In crisis areas such as Madrid, Marseille and Bordeaux, some intensive care wards are at full capacity and emergency facilities are starting to spring up again as medics prepare for the second wave of cases.
Parts of Madrid went into lockdown today while France’s scientific council has warned of ‘tough decisions’ within days as the two governments wrestle with the new outbreak.
Britain’s own rebound in cases has sparked fears that the UK is heading in a similar direction, with ministers being warned that Britain may be around six weeks behind Spain.

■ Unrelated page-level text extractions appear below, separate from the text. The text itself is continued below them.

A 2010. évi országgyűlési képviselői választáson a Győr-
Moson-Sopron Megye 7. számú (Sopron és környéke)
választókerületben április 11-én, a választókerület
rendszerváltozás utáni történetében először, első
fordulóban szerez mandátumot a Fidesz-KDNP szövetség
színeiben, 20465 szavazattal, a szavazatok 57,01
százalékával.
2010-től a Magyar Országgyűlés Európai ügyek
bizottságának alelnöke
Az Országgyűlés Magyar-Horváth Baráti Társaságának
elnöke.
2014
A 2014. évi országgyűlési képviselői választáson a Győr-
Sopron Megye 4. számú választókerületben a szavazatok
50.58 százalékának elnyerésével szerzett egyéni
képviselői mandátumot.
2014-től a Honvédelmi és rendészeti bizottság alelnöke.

But across France and Spain as a whole, hospital capacity is far higher than in the spring – with Madrid’s virus patients filling up 22 per cent of hospital beds, compared to 100 per cent in early April, while France has thousands of free intensive care beds and only a fifth as many hospital patients as it did in April.
And while both countries have seen their death tolls increase, there has been no return so far to the hundreds of daily deaths that became the norm six months ago.

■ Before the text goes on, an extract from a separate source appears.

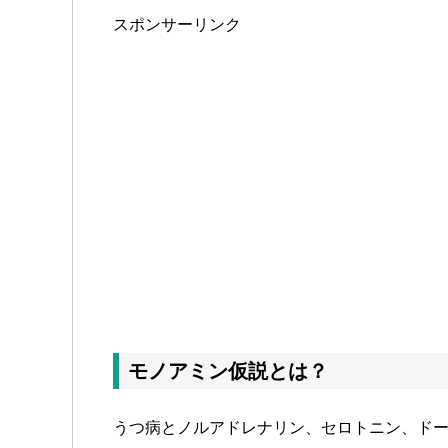
スポンサーリンク
モノアミン仮説とは？
うつ病とノルアドレナリン、セロトニン、ド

HOSPITAL ADMISSIONS: France and Spain have both seen rises in hospital cases, with older people especially affected, but the numbers are nowhere near the levels of March and April
ICU ADMISSIONS: While intensive care wards are reaching crisis levels in hotspots such as Madrid and Marseille, both countries as a whole have far more capacity than in the spring
In Spain, at least 10,800 people have been admitted to hospital since August 20, compared to 7,000 in the previous three months combined.
However, at the height of the crisis in the spring there were up to 23,000 people being admitted every week, with hundreds dying every day.
In early April, Covid patients were filling up 100 per cent of Madrid’s hospital beds, with temporary facilities set up in corridors, libraries and gyms outside the main wards.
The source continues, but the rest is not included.